The Current Challenge: Most solutions face one or more fundamental limitations:

• Language Isolation: Bound to single ecosystems, either leading to the use of different solutions for every programming language with their own APIs to learn, their own tradeoffs... etc. Or alternatively requiring complex and awkward glue-code.
• Scalability Issues: Difficult to scale and extend beyond what the solution was initially intended for, without requiring significant re-engineering or weird hacky solutions to common problems. Both approaches are a maintenance nightmare to developers.
• Inconsistent Developer Experience: Inconsistent poorly-maintained documentation quality and at worst outright outdated, opinionated patterns with different systems doing the same thing, and an overall steep learning curve across tools.
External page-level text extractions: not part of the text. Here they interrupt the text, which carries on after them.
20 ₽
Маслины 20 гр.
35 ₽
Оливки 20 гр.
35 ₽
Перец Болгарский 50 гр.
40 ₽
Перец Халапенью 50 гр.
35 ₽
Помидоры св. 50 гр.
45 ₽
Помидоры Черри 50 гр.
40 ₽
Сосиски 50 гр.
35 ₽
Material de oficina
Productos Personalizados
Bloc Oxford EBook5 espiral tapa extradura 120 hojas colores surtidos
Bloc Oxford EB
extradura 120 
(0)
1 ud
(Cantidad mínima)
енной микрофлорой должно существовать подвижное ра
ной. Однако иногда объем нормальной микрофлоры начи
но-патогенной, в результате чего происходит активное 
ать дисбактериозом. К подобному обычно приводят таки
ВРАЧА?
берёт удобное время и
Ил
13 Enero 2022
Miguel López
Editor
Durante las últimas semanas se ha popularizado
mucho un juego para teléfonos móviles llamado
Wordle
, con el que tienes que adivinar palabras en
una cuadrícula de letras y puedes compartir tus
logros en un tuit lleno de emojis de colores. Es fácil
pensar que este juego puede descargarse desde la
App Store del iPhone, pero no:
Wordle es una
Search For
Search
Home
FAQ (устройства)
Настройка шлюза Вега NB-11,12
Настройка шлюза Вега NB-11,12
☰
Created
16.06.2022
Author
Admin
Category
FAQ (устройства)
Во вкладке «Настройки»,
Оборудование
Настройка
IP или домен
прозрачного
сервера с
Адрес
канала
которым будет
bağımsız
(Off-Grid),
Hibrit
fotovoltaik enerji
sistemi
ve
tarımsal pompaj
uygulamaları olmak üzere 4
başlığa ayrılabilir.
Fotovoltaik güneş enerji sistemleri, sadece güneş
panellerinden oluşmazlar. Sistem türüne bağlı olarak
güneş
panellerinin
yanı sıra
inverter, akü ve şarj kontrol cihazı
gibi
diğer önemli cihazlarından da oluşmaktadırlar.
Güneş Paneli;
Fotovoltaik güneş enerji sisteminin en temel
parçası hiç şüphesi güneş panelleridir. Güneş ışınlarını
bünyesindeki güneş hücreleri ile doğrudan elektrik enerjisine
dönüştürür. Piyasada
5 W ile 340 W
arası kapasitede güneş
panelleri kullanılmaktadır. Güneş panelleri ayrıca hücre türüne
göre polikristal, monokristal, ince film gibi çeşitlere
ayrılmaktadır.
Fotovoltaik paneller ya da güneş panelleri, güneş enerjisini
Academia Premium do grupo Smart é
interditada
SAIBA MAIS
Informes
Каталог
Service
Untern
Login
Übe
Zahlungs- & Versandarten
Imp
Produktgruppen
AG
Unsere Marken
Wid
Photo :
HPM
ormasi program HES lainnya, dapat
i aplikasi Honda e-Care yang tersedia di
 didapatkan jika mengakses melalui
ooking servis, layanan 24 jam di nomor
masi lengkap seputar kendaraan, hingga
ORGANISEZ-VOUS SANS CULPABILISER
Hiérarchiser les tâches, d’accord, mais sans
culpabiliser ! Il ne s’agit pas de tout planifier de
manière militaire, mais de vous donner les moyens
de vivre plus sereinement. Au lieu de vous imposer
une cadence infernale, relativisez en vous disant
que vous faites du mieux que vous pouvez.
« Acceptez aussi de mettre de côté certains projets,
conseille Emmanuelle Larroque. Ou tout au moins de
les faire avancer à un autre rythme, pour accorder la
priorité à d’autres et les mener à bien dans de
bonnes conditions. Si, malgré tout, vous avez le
The ChronoGrapher Approach: We believe developers deserve better than fragmented scheduling experiences. While no solution is perfect, ChronoGrapher's polyglot architecture, performance-first design, and extensibility focus represent significant breakthroughs in scheduler design, eliminating the need to master multiple disjointed systems.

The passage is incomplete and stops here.